Amazon zielt auf die Kasse, nicht nur auf den Laden

11. März 2026
5 Min. Lesezeit
Illustration der Amazon-Shopping-App, die Nutzer mit externen Online-Shops verbindet

1. Überschrift & Einstieg

Mit der Erweiterung von Shop Direct verfolgt Amazon ein größeres Ziel, als einfach nur mehr Produkte zu verkaufen: Der Konzern will den Moment des Kaufs kontrollieren – auch dann, wenn Sie gar nicht bei Amazon einkaufen. In Kombination mit dem KI‑Agenten „Buy for Me“ entsteht aus dem Marktplatz schrittweise ein Shopping‑Betriebssystem. Im Folgenden analysieren wir, was sich konkret ändert, welche Chancen und Risiken das für Händler im DACH‑Raum birgt, wie das in die aktuelle Welle agentischer KI passt und wo EU‑Regulierung ungemütlich werden dürfte.

2. Die Nachricht in Kürze

Laut TechCrunch weitet Amazon in den USA sein Programm Shop Direct aus. Darüber können Kundinnen und Kunden Produkte finden und kaufen, die Amazon selbst gar nicht im Sortiment hat.

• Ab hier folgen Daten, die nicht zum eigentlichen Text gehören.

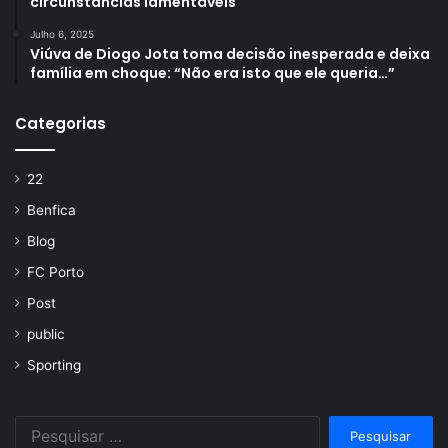
circunstâncias lamentáveis
Julho 6, 2025
Viúva de Diogo Jota toma decisão inesperada e deixa
família em choque: “Não era isto que ele queria…”
Categorias
22
Benfica
Blog
FC Porto
Post
public
Sporting
Pesquisar
por:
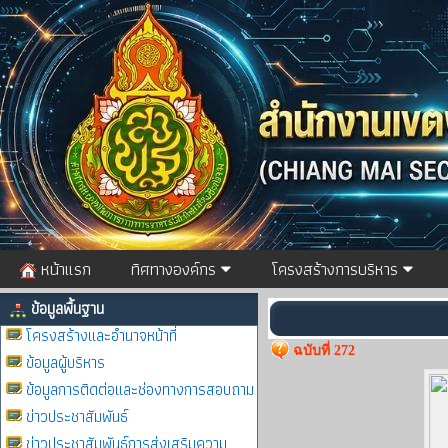
หน้าแรก
ทิศทางองค์กร
โครงสร้างการบริหาร
ข้อมูลพื้นฐาน
โครงสร้างและอำนาจหน้าที่
ฉบับที่ 272
ข้อมูลผู้บริหาร
ข้อมูลการติดต่อและช่องทางการสอบถาม
ข่าวประชาสัมพันธ์
ข่าวประชาสัมพันธ์การส่งเสริมความ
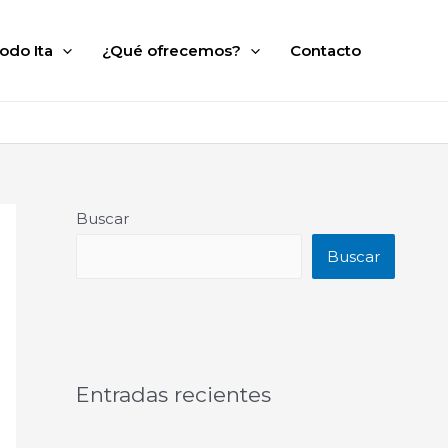
odo Ita
¿Qué ofrecemos?
Contacto
Buscar
Buscar
Entradas recientes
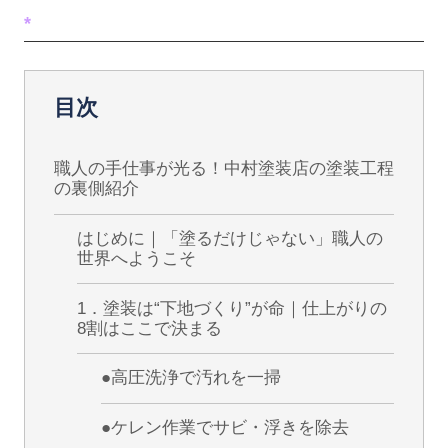
*
目次
職人の手仕事が光る！中村塗装店の塗装工程
の裏側紹介
はじめに｜「塗るだけじゃない」職人の
世界へようこそ
1．塗装は“下地づくり”が命｜仕上がりの
8割はここで決まる
●高圧洗浄で汚れを一掃
●ケレン作業でサビ・浮きを除去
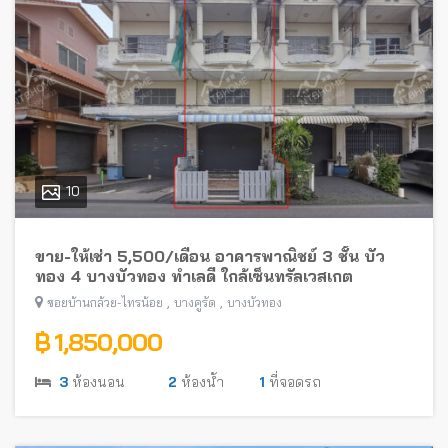
10
ขาย-ให้เช่า 5,500/เดือน อาคารพาณิชย์ 3 ชั้น บัว
ทอง 4 บางบัวทอง ทำเลดี ใกล้เซ็นทรัลเวสเกต
,
,
ซอยบ้านกล้วย-ไทรน้อย
บางคูรัด
บางบัวทอง
฿ 1,850,000
3
ห้องนอน
2
ห้องน้ำ
1
ที่จอดรถ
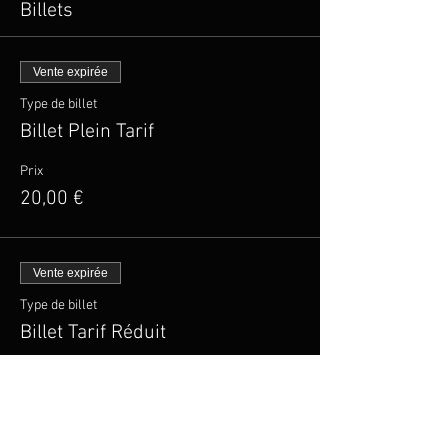
Billets
Vente expirée
Type de billet
Billet Plein Tarif
Prix
20,00 €
Vente expirée
Type de billet
Billet Tarif Réduit
Plus d'info
Prix
15,00 €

Neu ist die Unterstützung externer Produktfeeds, etwa von Feedonomics, Salsify und CedCommerce. Diese Feeds liefern in Echtzeit Informationen zu Beständen, Preisen und Produktdaten externer Händler.

Amazon kann diese Produkte nun in der eigenen Suche und im KI‑Shopping‑Assistenten Rufus anzeigen. Wenn der Artikel nicht bei Amazon verfügbar ist, werden Basisinformationen eingeblendet, und der Nutzer wird – mit deutlichem Hinweis – auf die Website des Händlers weitergeleitet.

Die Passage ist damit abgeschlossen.